Don't give up training! I started to several times, but I kept going! Now I get compliments on how well behaved he is! He will still bite if conditions are just right, but he is so much better! 

Hubby's brother and his wife spent a week with us. They are leaving today. He and Angel did not get along! No one got bit, thank god! Angel finally starting to get used him today!! But, I was able to control him with the commands he learned. He told me, even though he didn't like Angel, he was well behaved! It made me feel good! So my training has and is paying off! In spite of hubby not participating!


----------



## Evelyn (Oct 14, 2012)

You have been given some good advice, I have non to offer, I just pray your oh, will come around as Winston gets older. I don't know why some people are like that. A lot of people think you get a puppy and a little fairy comes along and trains them.  By the way , what is an oh?


----------



## Winstonsmum (Jul 2, 2013)

Evelyn said:


> You have been given some good advice, I have non to offer, I just pray your oh, will come around as Winston gets older. I don't know why some people are like that. A lot of people think you get a puppy and a little fairy comes along and trains them.  By the way , what is an oh?


I know, I'm sure he wasnt expecting the work that it has been, but then at the same time Winston is so much fun and brings us smiles constantly! I wouldnt trade him for the world, and I know when he's grown up I'll really miss his puppy time. 

OH is other half


----------



## Evelyn (Oct 14, 2012)

Winstonsmum said:


> I know, I'm sure he wasnt expecting the work that it has been, but then at the same time Winston is so much fun and brings us smiles constantly! I wouldnt trade him for the world, and I know when he's grown up I'll really miss his puppy time.
> 
> OH is other half



Oh, thanks for letting me know what OH is.  My husband is very ill and Ike makes him smile a lot. I am the care giver of my dogs, but my Pug is Daddy's girl and Ike is Mommy's boy, he is too quick for my husband to be able to hold , when he decides to get down, he is like a flash of lighting. I really love these little guys.


----------



## TyChi (Aug 2, 2013)

It's rough between my partner and i now since we have tyson who is a pit bull but when ever we would pet sit other people's dogs i would do all the work. I took them out, walked them, fed them and played with them. My oh would occasionally play with them or take them out but the responsibility most of the time fell on me. I don't want that for our new puppy, i want it to be equal through the puppy phase since it's going to take both of us to teach him to be a good dog.


----------



## I<3Charlie-chi (Feb 25, 2011)

Winstonsmum said:


> Argh men! Cant live with them, could definitely live without them haha!

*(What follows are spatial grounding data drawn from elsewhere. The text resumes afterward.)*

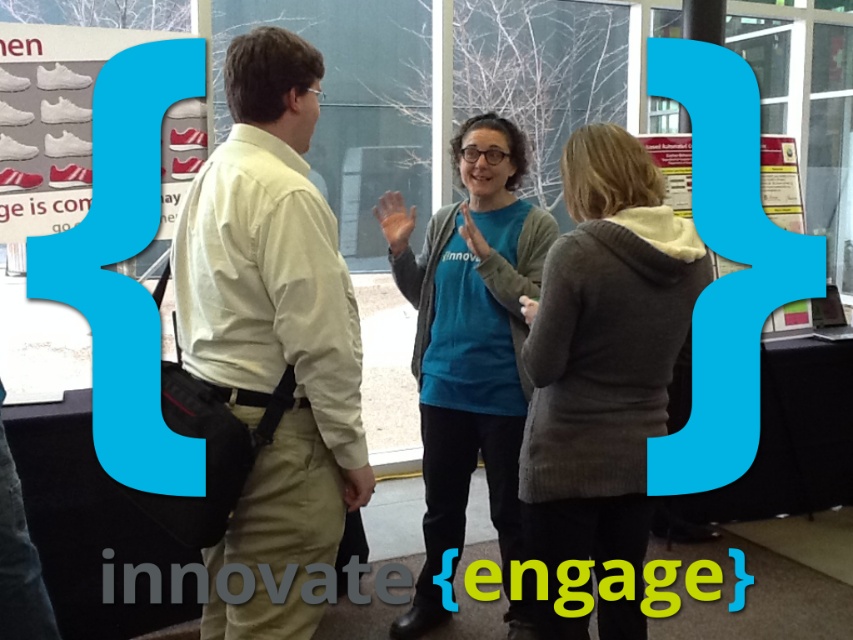 Question: Does gray knit sweater at center come in front of blue cotton shirt at center?

Choices:
 (A) yes
 (B) no

Answer: (A)

Question: Which object is farther from the camera taking this photo?

Choices:
 (A) light beige shirt at center
 (B) blue cotton shirt at center

Answer: (B)

Question: Can you confirm if gray knit sweater at center is smaller than blue cotton shirt at center?

Choices:
 (A) no
 (B) yes

Answer: (B)

Question: Which point is farther to the camera?

Choices:
 (A) (618, 177)
 (B) (308, 387)

Answer: (A)

Question: Can you confirm if light beige shirt at center is positioned above blue cotton shirt at center?

Choices:
 (A) yes
 (B) no

Answer: (A)

Question: Which point is closer to the camera taking this photo?

Choices:
 (A) (613, 630)
 (B) (502, 356)
 (C) (271, 460)

Answer: (C) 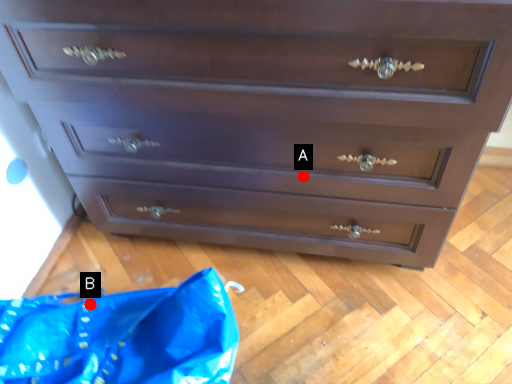 Question: Two points are circled on the image, labeled by A and B beside each circle. Which point is further to the camera?

Choices:
 (A) A is further
 (B) B is further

I actually think this is true! Lol! 
I got Charlie after I got married think there's a possibility there wouldn't of been a wedding if I'd got Charlie first!


----------



## AC/DC Fan (Sep 15, 2010)

Honestly I just think men are inherently self-centered (and emotionally immature) and THEY would rather be the center of your attention. And it's not as if they're just waiting around for some responsibility to come their way either! That's just not in their nature.
Keep up the good work with Winston.


----------



## Rolo n Buttons (Sep 22, 2012)

AC/DC Fan said:


> Honestly I just think men are inherently self-centered (and emotionally immature) and THEY would rather be the center of your attention. And it's not as if they're just waiting around for some responsibility to come their way either! That's just not in their nature.
> Keep up the good work with Winston.


Hallelujah. I was going to say sounds like my husband when I had every one if my 4 kids. 

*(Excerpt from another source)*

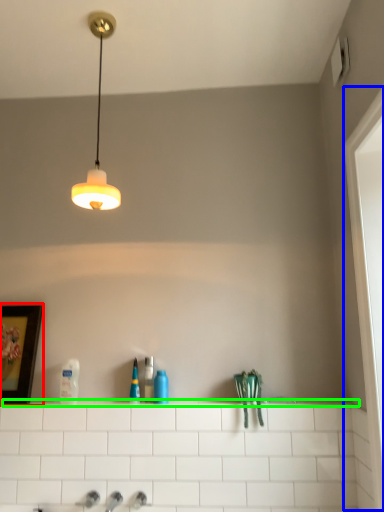 Question: Which is farther away from picture frame (highlighted by a red box)? screen door (highlighted by a blue box) or ledge (highlighted by a green box)?

Choices:
 (A) screen door
 (B) ledge

Answer: (A)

Sent from Petguide.com Free App


----------



## Rolo n Buttons (Sep 22, 2012)

All men are Numpty's


Sent from Petguide.com Free App


----------



## I<3Charlie-chi (Feb 25, 2011)

AC/DC Fan said:


> Honestly I just think men are inherently self-centered (and emotionally immature) and THEY would rather be the center of your attention. And it's not as if they're just waiting around for some responsibility to come their way either! That's just not in their nature.


Omg this is so true!!! Xx


----------



## I<3Charlie-chi (Feb 25, 2011)

Rolo n Buttons said:


> All men are Numpty's
> 
> 
> Sent from Petguide.com Free App


Lol!  x


----------



## Timmysmom (Jan 30, 2010)

Testing because I am not going through having this getting deleted.


----------



## Javier'sMommy (Jan 20, 2013)

I feel pretty lucky where my hubby is concerned. He has been great helping with Javier, he changes potty pads, takes him outside, plays with him, cleans up after him, etc. He never did much where feeding was concerned because I feed him S & C's frozen & freeze-dried & that made hubby nervous but this past 2 weeks, he has learned alot about it. I've been dealing with a pinched nerve in my neck that has affected my whole left arm/shoulder so hubby took over pretty much everything. The poor man, he has a full-time+ job, going to school for his MBA, we have a 17 yr-old special needs child, I have physical disabilities, we have 2 cats & now, he has to take of the dogs also. He's been awesome! He was always great with my 3 kids too so... Wish I had some advice to share... 

Sent from Petguide.com Free App


----------



## Timmysmom (Jan 30, 2010)

This is really irritating me. Once again my reply to your original thread is lost


----------



## Timmysmom (Jan 30, 2010)

I am really hesitate to post a reply to anyone, because it always gets lost.
Fix this problem, please.

I am not the only this has happened to.


----------